This Article is From Aug 31, 2015

'Didn't Want to Continue,' Says LC Goyal After Exit as Home Secretary

File photo of LC Goyal, who has been replaced by senior IAS officer Rakesh Mehrishi as Home Secretary.

New Delhi: For the second time in seven months, India has a new Home Secretary. In an unexpected appointment, senior IAS officer Rajiv Mehrishi, who was to retire today, was appointed to the post, replacing L C Goyal, whose tenure has ended 17 months before the completion of his two-year tenure.

Mr Mehrishi was serving as Economic Affairs Secretary in the Finance Ministry ; since he turns 60 today, it was to be his last working day.
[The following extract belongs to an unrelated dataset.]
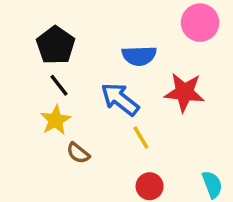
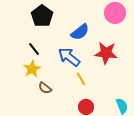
black pentagon: (56, 45) -> (42, 16), moved
blue semicircle: (139, 56) -> (80, 32), turned -36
Mr Goyal said he chose to retire. "For personal reasons, I didn't want to continue. It was my own decision,"  he  told NDTV. Many in the government, however, were taken unaware. "Very unfortunate and unexpected," a senior officer and batchmate of Mr Goyal told NDTV.

To some, the fact that Mr Goyal has left about seven months after he was appointed is a cause for concern - the office of Union Home Secretary, with its central role in dealing with law and order, terrorism, border management, disaster management and Naxal operations, has a term of two years.  
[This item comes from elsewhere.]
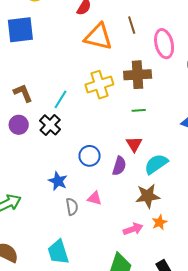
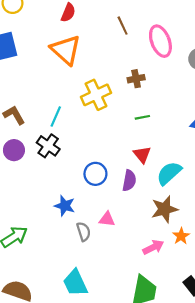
orange triangle: (98, 37) -> (66, 50), moved, turned 36
brown cross: (138, 75) -> (136, 79), size x0.6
Mr Goyal took over in February from Anil Goswami, who  was sacked after he allegedly tried to prevent the CBI from arresting former Union Minister Matang Sinh in connection with the Saradha chit fund scam, a Ponzi scam that bankrupted lakhs of small investors in Bengal.
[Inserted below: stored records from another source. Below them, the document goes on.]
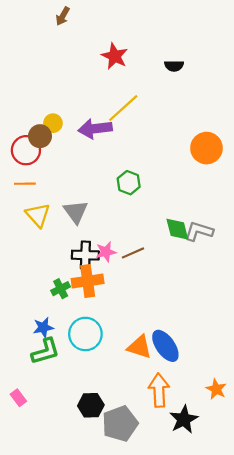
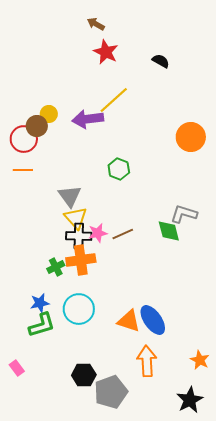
brown arrow: (63, 16) -> (96, 24), moved, turned 90
black semicircle: (174, 66) -> (161, 61), turned -150
yellow triangle: (38, 215) -> (76, 218), moved
green diamond: (177, 229) -> (169, 231), moved
black star: (184, 419) -> (190, 400), moved

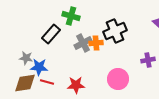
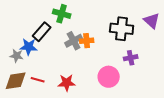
black cross: (115, 31) -> (122, 29), moved, turned 30
purple cross: (148, 60) -> (131, 58), moved
blue star: (39, 67) -> (29, 47), moved

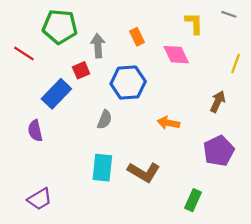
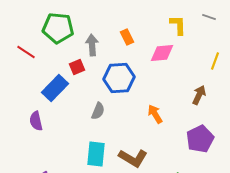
pink diamond: (176, 55) -> (162, 53), turned -70
orange arrow: (168, 123) -> (155, 114), turned 48

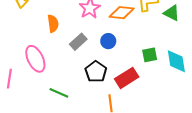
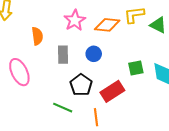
gray rectangle: (78, 42) -> (63, 55), turned -48
green line: (59, 93) -> (63, 108), moved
But recently, sources say, Mr Goyal was seen by the government as an affiliate of recurring controversies. Among them, he refused the security clearance for Sun TV, the massive south Indian broadcasting conglomerate that's owned by the controversial Maran brothers, accused of money laundering and corruption. Without a security permit, Sun TV cannot operate. Though some within and outside the government criticized the Home Ministry's decision, Mr Goyal did not review it.

The Home and Defence Ministries were also allegedly not included in the initiative taken by the Prime Minister's Office to sign a peace accord with the National Socialist Council of Nagaland (NSCN-IM), a leading separatist group that waged guerrilla war in the North-East for six decades against the union government.

Moreover, the MHA proposal to ban NSCN (K) - a Naga Militant group that killed 18 soldiers this year in an ambush in Chandel District of Manipur - hasn't yet been accepted.